Fair enough. Those are demonstrable facts. Nowhere does the release — other than in its headline — employ the words “perfect” or “near-perfect.”
The problem is, as current events repeatedly show, people remember only the headline. That may be all that they read or register in the first place.
Affixing the label “near-perfect” to GPS is “potentially dangerous,” points out Dana Goward of the Resilient PNT Foundation, “because it could exacerbate the public’s growing over-reliance on, and often blind faith in, GPS. Even if GPS did always perform perfectly, all kinds of things can happen to signals after they leave the satellites and before they get to receivers. Personal privacy devices, other jammers, spoofers, solar activity, other electromagnetic interference, even the local geography can significantly degrade or disable a receiver’s performance. That’s why in the GPS System Performance Standard the Air Force specifically says its responsibility ends once signals are in space.”

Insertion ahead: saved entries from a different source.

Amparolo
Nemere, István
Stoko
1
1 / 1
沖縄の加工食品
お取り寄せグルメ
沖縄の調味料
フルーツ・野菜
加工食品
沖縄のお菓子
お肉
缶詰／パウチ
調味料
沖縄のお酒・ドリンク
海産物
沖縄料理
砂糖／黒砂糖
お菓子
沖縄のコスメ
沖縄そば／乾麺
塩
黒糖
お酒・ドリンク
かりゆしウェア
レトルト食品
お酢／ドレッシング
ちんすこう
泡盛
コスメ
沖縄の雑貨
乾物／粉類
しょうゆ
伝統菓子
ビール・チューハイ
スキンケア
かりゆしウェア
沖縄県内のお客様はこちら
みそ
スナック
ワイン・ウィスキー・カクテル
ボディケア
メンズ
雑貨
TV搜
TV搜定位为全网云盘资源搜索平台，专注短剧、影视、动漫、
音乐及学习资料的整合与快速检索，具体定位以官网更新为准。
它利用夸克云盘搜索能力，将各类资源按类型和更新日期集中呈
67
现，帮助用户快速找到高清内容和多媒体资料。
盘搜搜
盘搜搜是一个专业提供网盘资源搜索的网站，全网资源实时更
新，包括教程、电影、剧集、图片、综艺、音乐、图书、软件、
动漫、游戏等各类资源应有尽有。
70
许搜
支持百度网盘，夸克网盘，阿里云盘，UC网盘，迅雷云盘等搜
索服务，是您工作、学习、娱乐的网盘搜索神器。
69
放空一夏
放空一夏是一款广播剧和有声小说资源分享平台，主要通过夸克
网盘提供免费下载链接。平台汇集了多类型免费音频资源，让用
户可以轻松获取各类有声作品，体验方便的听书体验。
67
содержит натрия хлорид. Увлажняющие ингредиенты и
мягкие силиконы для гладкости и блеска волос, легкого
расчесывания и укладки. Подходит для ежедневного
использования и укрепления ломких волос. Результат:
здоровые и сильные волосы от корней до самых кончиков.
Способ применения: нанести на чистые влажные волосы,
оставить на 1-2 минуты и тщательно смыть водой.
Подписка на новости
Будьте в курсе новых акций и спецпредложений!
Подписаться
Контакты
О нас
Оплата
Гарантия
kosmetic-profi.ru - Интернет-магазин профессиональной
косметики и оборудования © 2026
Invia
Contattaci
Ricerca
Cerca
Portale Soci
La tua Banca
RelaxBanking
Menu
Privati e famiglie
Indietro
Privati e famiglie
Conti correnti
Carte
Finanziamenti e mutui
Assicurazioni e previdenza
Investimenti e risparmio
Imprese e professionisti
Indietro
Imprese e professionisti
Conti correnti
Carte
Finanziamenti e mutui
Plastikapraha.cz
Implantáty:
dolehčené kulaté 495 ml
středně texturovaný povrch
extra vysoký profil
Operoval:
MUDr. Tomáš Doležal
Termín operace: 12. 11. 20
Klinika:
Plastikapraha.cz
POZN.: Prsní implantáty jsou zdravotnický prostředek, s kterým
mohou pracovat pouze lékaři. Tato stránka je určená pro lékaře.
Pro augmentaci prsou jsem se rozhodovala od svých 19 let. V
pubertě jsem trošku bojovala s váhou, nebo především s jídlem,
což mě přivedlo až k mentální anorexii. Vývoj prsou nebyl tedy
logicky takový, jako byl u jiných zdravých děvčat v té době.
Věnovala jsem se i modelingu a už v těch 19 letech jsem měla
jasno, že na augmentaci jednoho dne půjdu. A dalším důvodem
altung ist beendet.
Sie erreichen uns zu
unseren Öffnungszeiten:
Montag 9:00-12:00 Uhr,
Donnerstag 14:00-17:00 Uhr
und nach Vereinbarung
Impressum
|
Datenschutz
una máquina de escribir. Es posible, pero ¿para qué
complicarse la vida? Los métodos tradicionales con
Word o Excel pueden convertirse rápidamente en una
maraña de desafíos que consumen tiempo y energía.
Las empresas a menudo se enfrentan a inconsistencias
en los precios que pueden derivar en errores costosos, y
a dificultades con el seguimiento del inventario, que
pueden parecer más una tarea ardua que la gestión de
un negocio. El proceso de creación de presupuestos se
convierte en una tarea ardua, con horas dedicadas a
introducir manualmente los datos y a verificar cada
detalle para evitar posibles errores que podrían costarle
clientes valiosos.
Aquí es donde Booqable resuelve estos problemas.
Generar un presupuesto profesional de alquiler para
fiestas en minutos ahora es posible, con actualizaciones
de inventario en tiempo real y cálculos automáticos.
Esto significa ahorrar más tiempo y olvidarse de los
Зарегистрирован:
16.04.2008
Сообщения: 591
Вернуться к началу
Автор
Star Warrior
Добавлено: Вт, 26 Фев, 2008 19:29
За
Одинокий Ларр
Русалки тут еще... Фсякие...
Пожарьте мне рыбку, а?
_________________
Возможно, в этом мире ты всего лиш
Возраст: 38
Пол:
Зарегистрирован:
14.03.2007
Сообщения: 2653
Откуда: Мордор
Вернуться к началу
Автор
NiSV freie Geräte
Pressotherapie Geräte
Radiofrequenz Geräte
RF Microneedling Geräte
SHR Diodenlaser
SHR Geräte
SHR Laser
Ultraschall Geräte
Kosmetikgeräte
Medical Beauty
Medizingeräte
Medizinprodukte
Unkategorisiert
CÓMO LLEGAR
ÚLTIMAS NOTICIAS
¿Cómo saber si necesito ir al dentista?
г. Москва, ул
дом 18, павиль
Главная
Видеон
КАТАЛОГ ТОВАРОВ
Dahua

Perfection might exist in space, but it doesn’t down here.
Even in space, accidents sure will happen. The Air Force release documents GPS performance for 2014 and 2015. This conveniently draws up short of January 2016, when several GPS satellites broadcast a timing error that triggered equipment faults and failures globally for nearly 12 hours. Thus demonstrating something far from perfection.
Issuing a statement in the manner done on June 16 perpetuates a dangerous myth, keeps users in the dark about the actual state of affairs, cultivates a What-Me-Worry? approach to positioning, navigation and timing, and abets the lack of political will and understanding of GNSS vulnerabilities.
We have expanded the focus of this magazine to cover other technologies relevant and applicable to the field precisely because GPS, and by extension GNSS, great though they may be, are not perfect. Not even nearly.